Philosophical undertones
Such an outlook — the expressions of which often appear with philosophical undertones — coupled with hard work have been Chhetri’s hallmarks in his decade-and-a-half-long professional career. Things never came easy to him despite being anointed heir apparent to the great Bhaichung Bhutia fairly early. Until he joined BFC in 2013, he rarely completed a full club season, either because of injuries or trips abroad.
These foreign sojourns — to Kansas City Wizards in the United States and Sporting Lisbon ‘B’ in Portugal — mostly ended in failure. An opportunity to join English club Queens Park Rangers was scuttled after he failed to secure a work permit. In fact, it was not until 2012-13 that he tasted I-League success, playing in the second half of Churchill Brothers’ winning campaign. (He does have a winner’s medal with Dempo in 2009-10, but he left for the US mid-season).
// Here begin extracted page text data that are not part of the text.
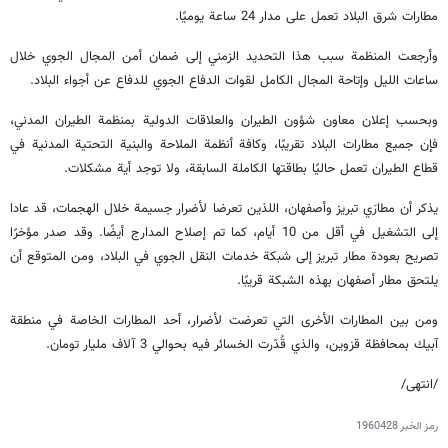
مطارات شرق البلاد تعمل على مدار 24 ساعة يوميًا.
وأرجعت المنظمة سبب هذا التحديد الزمني إلى ضمان أمن المجال الجوي خلال
ساعات الليل وإتاحة المجال الكامل لقوات الدفاع الجوي للدفاع عن أجواء البلاد.
وبحسب إعلان معاون شؤون الطيران والعلاقات الدولية بمنظمة الطيران المدني،
فإن جميع مطارات البلاد تقريبًا، وكافة أنظمة الملاحة والبنية التحتية المدنية في
قطاع الطيران تعمل حاليًا بطاقتها الكاملة السابقة، ولا توجد أية مشكلات.
يذكر أن مطارَي تبريز وأصفهان، اللذين تعرضا لأضرار جسيمة خلال الهجمات، قد عادا
إلى التشغيل في أقل من 10 أيام، كما تم إصلاح المدارج أيضًا. وقد صدر مؤخرًا
تصريح بعودة مطار تبريز إلى شبكة خدمات النقل الجوي في البلاد، ومن المتوقع أن
يلتحق مطار أصفهان بهذه الشبكة قريبًا.
ومن بين المطارات الأخرى التي تعرضت لأضرار، أحد المطارات الخاصة في منطقة
آبيك بمحافظة قزوين، والذي قُدّرت الخسائر فيه بحوالي 3 آلاف مليار تومان.
/انتهى/
رمز الخبر
1960428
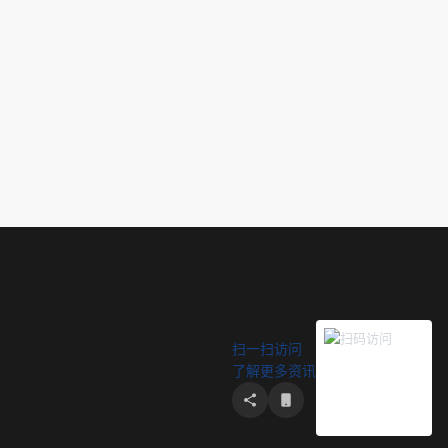
扫一扫访问
了解更多资讯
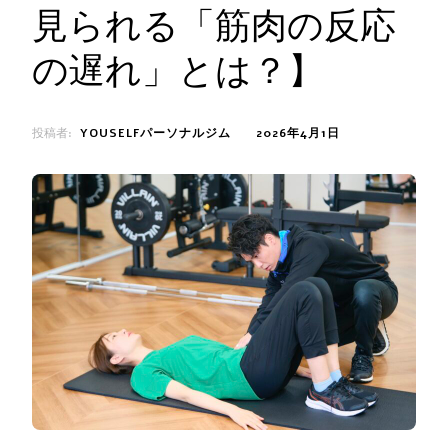
見られる「筋肉の反応
の遅れ」とは？】
投稿者:
YOUSELFパーソナルジム
2026年4月1日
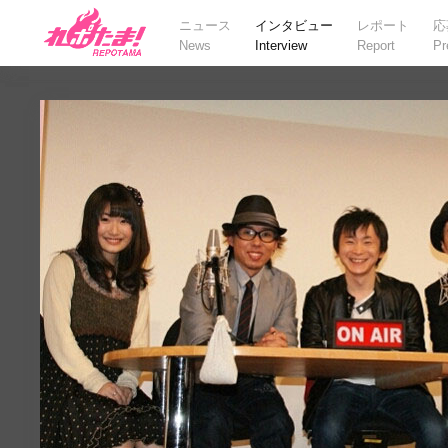
ニュース
インタビュー
レポート
応
News
Interview
Report
Pr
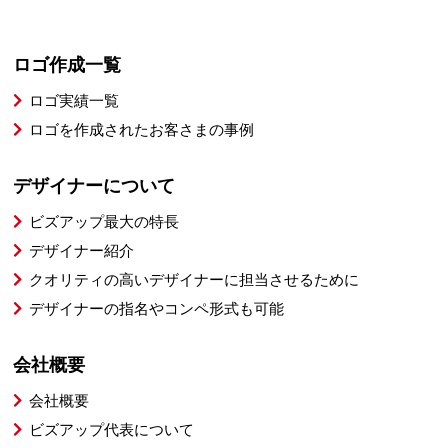
ロゴ作成一覧
ロゴ実績一覧
ロゴを作成されたお客さまの事例
デザイナーについて
ビズアップ最大の特長
デザイナー紹介
クオリティの高いデザイナーに担当させるために
デザイナーの指名やコンペ形式も可能
会社概要
会社概要
ビズアップ代表について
Yet, here he is, seemingly enriched by the very experiences which would have broken most, possessed by boundless youthful zeal.“My hunger to score a goal now is the same it was at 17,” he says. “I would not say that because I’m a leader and I want to score more. I just love scoring. It probably doesn’t look like it when I score and don’t celebrate. But it is the single most important thing in my life. It gives me the happiness that nothing else gives. It’s one of immense joy. “I don’t take anything in my life for granted. I have worked really hard. I don’t want to miss out on anything because I didn’t work hard. If somebody is better than me even after me working hard, that’s fine. But I would really regret if I missed out on anything because I didn’t work hard.” The success this discipline has brought him is clearly evident. Chhetri recently won his 100th India cap and is the country’s record goal-scorer at both the club and international levels. The latter mark — 64 goals according to AIFF records — was bandied about and he was even cheekily placed on par with Lionel Messi in second place and one rung below Cristiano Ronaldo in the list of highest active goal-scorers.
Chhetri, though, isn’t someone to lose perspective.